-- Data for review follows --

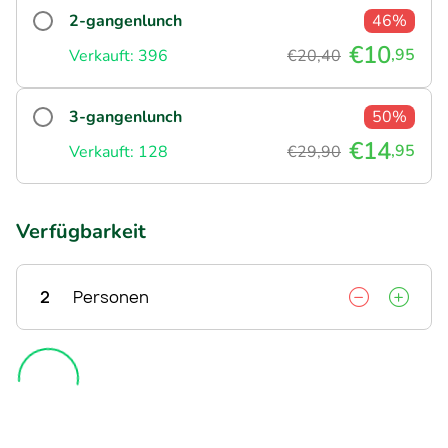
2-gangenlunch
46%
€10
,95
Verkauft: 396
€20,40
3-gangenlunch
50%
€14
,95
Verkauft: 128
€29,90
Verfügbarkeit
2
Personen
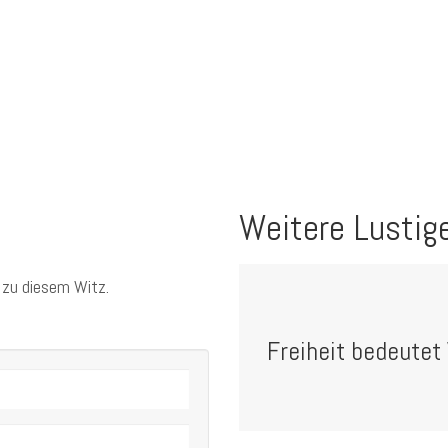
Weitere Lustig
 zu diesem Witz.
Freiheit bedeutet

-- Data for review concluded --

- **Task description**
Exact reproduction is required. Output only the lines from the one with "Verkauft: 128" through the end of the listing above, both ends included, and no pictures.

- **Finished exercise**
Verkauft: 128
€29,90
Verfügbarkeit
2
Personen
Weitere Lustig
 zu diesem Witz.
Freiheit bedeutet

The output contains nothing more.